幾重ものプロペラの音が響く中、砂地と砂利を踏みしめて無数の軍靴の音が駆けていく。その手には引き金を引かれるのを待ちかねた麻酔銃が携えられ、上空からの指示に従って鳥を撃破する算段でいる。爆音のプロペラ音の根源は上空を飛び交うカーキ色のヘリコプターで、その中には操縦士、そして眼を光らせた大吾がいた。

大吾は本丸を取り巻く兵士たちと生物を見下ろす。地上ではかつての大名たちの生活の場を巨鳥が根城とし、奪還を目指して斜面を駆け上がる部隊を今か今かと待ち構える。その状況を半ば軽蔑した目で見下ろし、彼はトランシーバーを口元へ寄せる。

「次の曲がり角の左右にそれぞれ1頭だ」

 

部隊が角へ突入すると同時に銃口を向ける。報告の通り、そこに居たのは殺戮の快楽を覚えたと見えるブロントルニス。引き金が引かれると同時に、鋭利な嘴が兵士の胸元へ飛び込む。

首を狙った麻酔弾は惜しくも羽毛に食い止められ、その効果を発揮できないまま沈黙した。だが自衛官は自らの放った弾の末路を悟る前に、胸を大きく穿たれていた。勢いよく嘴が引き抜かれるとともに、胸に開いた空洞と口から血を撒き散らす。引き締まった心臓の筋肉と胃が切り裂かれるように貫かれていた。不安定な圧力がかかった心臓がロケットエンジンのごとく血を噴出するが、肉体は血液噴射の方向に向かって落ちて行った。

だがこのまま黙って全滅はしない。犠牲となった隊員が射抜かれた直後、周りを取り巻く隊員たちが一斉に麻酔弾を放っていた。4発の弾が正確に首へ着弾し、ブロントルニスは突如力が入らなくなった脚に戸惑いながら、バランスを失ってその場に倒れ込んだ。

この命のやり取りは、会敵から5秒と経たない一瞬のうちに決着していた。辛うじて自らの命を守ることができた隊員たちが、改めてこの救出作戦の無謀さを悟る。これまで苦楽を共にした同士が、華麗に捌かれて横たわっていた。

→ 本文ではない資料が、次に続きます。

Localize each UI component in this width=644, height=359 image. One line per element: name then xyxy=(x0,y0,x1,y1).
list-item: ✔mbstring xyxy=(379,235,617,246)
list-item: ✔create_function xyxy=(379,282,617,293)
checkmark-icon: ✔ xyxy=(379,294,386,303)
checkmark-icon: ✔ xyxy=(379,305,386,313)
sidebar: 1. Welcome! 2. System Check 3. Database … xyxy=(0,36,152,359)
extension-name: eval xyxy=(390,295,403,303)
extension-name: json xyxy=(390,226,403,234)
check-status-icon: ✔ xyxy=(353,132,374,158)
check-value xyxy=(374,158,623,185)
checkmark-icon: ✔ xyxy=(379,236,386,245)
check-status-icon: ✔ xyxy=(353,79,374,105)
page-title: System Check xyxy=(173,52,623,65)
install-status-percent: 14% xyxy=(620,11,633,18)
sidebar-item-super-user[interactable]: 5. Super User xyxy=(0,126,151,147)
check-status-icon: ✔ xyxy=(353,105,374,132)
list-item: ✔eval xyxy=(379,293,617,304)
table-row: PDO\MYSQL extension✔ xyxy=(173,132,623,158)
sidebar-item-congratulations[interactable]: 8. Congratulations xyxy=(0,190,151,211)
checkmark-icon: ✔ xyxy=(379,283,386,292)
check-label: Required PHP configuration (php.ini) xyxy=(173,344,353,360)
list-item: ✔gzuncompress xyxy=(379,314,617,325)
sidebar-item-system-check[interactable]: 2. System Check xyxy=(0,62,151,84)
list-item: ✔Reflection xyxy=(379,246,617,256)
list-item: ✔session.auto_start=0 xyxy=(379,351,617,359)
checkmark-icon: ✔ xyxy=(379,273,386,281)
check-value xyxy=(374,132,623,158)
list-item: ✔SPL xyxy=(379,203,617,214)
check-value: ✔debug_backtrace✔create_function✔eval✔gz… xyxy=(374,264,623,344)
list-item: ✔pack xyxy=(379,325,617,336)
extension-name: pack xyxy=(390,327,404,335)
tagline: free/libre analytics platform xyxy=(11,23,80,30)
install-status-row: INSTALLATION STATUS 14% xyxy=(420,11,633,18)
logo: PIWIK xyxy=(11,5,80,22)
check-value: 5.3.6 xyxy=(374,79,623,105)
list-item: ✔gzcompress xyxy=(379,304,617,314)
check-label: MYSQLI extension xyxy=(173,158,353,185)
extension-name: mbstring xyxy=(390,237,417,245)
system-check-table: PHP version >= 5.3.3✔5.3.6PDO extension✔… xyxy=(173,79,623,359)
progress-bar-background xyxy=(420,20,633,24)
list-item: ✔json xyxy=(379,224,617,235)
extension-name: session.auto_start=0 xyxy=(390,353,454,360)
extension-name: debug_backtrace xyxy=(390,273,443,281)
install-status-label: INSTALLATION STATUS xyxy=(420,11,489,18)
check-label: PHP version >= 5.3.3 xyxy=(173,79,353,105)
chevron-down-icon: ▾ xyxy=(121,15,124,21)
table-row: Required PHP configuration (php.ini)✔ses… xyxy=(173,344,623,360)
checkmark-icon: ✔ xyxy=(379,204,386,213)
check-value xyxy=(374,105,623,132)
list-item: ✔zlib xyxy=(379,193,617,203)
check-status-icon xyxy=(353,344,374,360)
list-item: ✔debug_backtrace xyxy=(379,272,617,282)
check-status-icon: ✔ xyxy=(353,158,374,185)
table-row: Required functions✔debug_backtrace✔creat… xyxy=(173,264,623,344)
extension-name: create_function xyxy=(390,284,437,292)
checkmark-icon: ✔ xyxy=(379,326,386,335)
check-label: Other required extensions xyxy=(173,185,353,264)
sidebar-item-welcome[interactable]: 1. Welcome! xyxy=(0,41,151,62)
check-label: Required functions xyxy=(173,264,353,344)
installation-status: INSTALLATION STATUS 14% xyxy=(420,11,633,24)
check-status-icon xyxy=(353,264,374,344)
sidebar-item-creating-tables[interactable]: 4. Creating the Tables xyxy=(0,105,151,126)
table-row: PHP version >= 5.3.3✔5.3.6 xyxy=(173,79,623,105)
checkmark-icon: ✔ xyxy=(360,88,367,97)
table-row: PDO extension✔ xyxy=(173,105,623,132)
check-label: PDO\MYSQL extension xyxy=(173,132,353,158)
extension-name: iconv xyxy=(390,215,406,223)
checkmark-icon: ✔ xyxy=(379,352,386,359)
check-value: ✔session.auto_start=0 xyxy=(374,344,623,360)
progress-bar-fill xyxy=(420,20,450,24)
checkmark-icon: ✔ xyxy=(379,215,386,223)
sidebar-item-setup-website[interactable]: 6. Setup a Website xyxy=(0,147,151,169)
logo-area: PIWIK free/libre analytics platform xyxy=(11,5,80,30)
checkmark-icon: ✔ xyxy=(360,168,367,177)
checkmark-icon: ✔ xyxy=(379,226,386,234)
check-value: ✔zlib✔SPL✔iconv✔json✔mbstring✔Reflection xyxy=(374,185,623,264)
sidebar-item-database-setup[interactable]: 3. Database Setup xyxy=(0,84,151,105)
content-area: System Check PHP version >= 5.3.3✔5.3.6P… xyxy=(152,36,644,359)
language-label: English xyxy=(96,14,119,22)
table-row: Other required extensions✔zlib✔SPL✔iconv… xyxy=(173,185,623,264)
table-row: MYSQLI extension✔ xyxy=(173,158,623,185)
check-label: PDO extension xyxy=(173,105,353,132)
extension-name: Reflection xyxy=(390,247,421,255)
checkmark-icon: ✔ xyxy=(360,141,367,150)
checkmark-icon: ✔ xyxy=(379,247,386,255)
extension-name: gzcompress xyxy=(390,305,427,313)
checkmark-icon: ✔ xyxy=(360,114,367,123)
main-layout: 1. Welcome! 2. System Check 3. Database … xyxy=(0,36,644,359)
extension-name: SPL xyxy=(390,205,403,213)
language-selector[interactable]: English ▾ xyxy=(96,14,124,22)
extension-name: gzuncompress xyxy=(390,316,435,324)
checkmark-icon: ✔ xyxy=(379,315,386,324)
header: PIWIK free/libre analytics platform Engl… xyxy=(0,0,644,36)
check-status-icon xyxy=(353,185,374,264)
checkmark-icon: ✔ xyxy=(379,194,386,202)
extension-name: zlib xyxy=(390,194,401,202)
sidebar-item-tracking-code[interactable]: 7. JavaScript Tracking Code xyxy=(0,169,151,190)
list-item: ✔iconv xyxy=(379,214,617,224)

坂道を駆け上ってきた後だというのに、汗が奇妙な冷たさを帯びている。

背後でも大きな物が倒れる音がした。どうやら向こうのブロントルニスは仲間を手にかける前に倒されたらしい。だが消耗しきった顔を浮かべているのは向こう側の隊員も同じであった。たった数秒の攻防が、確実に精神を蝕んでいた。

「位置が割れていてこれか……」

『織部、倉の陰にいるぞ!』

突如として警告を発するトランシーバー。それにタイミングを合わせてきたかのごとく、ブロントルニスがさらにもう1頭飛び出してきた。咄嗟に迎撃態勢に入った部隊めがけて、巨鳥は急速に距離を詰めていた。麻酔銃が乱射され、ブロントルニスの首へ何発もの麻酔弾が突き刺さる。嘴は隊員たちの首元をかすめる寸前にベクトルを下へ変え、巨鳥は海を割るモーゼのごとく、飛び退いた隊員たちの間に墜落した。

 

『……よくやった。裏側に他に鳥は見当たらない。本丸の手前まで進んでも問題ないはずだ。申し訳ないが、私たちは白夜の方へヘリを回す』

「了解だ、リーダー」

織部が返答すると、ヘリコプターは船体を傾けて天守閣を飛び越えて姿を消した。プロペラの音が小さくなり、周囲に聞こえるのは襲われた隊員たちの呼吸音だった。彼らの荒い息が耳を刺激する中、葦人が息を吐く。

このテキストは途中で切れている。